Thanks everyone! I didn't want anything permanent, so the pallets work great. The kids LOVE it! So far it's worked out great! We have 9 kids from 5 1/2 weeks down to 2 1/2 weeks. Everyone is eating or starting to eat grain, not much yet, but they go through about a cup in 24 hours.
6 of the kids <2 sets of triplets> are stalled at night with their mom's, so when we put grain in the stall for mom, we put the babies in first and let them nibble.
They have their own hay feeder w/alfalfa so they love having their own hay.

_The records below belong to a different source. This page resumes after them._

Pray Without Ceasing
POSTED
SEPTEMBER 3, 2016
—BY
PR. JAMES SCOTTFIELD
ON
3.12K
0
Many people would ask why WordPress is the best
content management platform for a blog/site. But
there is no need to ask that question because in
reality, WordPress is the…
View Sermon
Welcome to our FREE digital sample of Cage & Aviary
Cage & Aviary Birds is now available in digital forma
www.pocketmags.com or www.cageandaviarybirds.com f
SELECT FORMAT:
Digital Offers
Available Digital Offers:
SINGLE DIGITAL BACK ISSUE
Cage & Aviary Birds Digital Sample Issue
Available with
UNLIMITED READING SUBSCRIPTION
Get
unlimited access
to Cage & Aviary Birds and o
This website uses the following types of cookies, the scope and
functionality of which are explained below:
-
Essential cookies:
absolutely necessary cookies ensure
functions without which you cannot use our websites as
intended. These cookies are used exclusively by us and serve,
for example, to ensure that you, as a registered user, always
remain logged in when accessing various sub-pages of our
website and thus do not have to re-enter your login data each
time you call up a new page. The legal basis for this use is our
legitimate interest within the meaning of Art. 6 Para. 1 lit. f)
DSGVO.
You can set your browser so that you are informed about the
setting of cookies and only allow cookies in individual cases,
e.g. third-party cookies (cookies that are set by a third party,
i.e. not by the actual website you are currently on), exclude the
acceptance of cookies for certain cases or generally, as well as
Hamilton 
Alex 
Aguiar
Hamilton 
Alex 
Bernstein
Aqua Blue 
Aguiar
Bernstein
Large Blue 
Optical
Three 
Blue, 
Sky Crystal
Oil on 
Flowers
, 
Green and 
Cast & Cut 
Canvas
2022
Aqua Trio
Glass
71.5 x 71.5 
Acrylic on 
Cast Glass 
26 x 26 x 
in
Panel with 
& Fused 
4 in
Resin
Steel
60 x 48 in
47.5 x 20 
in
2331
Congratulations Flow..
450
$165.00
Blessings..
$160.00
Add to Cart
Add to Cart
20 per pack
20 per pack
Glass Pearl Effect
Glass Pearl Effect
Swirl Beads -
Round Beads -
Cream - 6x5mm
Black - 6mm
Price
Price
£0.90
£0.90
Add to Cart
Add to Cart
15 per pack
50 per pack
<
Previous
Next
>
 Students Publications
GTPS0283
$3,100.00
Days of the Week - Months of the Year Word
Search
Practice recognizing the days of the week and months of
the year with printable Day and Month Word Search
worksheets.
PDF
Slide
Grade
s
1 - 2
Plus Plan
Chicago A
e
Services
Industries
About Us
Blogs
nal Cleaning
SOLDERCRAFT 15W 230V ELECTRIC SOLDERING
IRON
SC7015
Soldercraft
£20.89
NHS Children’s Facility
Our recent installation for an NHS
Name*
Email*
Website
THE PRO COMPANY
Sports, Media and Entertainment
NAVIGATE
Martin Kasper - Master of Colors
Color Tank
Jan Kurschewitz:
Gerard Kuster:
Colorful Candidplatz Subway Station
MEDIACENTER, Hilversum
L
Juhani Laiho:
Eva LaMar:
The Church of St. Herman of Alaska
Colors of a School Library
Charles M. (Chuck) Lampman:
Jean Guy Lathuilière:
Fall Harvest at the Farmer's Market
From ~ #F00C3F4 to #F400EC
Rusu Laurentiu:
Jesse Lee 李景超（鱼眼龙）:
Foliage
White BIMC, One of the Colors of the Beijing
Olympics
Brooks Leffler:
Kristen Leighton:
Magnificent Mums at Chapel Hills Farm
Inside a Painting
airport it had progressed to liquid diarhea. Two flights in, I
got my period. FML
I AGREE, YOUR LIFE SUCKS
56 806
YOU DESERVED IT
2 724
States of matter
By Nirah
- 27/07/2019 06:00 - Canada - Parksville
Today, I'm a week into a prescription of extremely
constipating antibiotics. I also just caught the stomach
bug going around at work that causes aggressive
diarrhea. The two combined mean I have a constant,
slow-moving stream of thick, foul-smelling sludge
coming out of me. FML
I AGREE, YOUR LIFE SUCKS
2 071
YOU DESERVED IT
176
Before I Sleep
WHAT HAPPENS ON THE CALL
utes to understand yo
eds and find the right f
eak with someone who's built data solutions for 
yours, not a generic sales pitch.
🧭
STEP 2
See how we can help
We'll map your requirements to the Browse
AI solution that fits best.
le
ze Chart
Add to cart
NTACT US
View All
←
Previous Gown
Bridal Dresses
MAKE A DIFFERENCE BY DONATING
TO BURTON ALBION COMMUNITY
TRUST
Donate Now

Tonight, before I came in, I saw that the 3 babies who aren't stalled were sleeping in their creep area vs. sleeping with their mom's lol 
I may have to make that area a little bigger, and add another feeder as they grow. Right now I just have a black goat feed trough from TSC.


----------



## Jessica84 (Oct 27, 2011)

Yeah I dont know what it is they will not eat the pellets, I have tryed every type of goat feed. I really like calf manna but even if I put a small handful in their feed they will still pick around it. If I smash it with a hammer they will eat it, but right now they are going threw about 40lbs a day of the sweet feed so there is no way I can smash that much lol, but they all seem to gaining very well so Im not to stressed about it.


----------



## HoosierShadow (Apr 20, 2010)

Wow 40lbs a day? How many are you feeding? lol


----------



## 20kidsonhill (Feb 28, 2011)

we will go through 40 to 50 lbs of creep feed before we wean everyone. I figure each kid will be eating about 1 1/2 lbs a day before they are weaned. Some a little more, some a little less. All our kids aren't born at the same time, but last year we had 35 kids with in a month of age of each other.


----------



## Jessica84 (Oct 27, 2011)

I actually just counted today 41 lol and thats a guess of 40lbs but i sill have some left out of the 65lb bag at the end of the day. I am really looking forward to selling some lol.


----------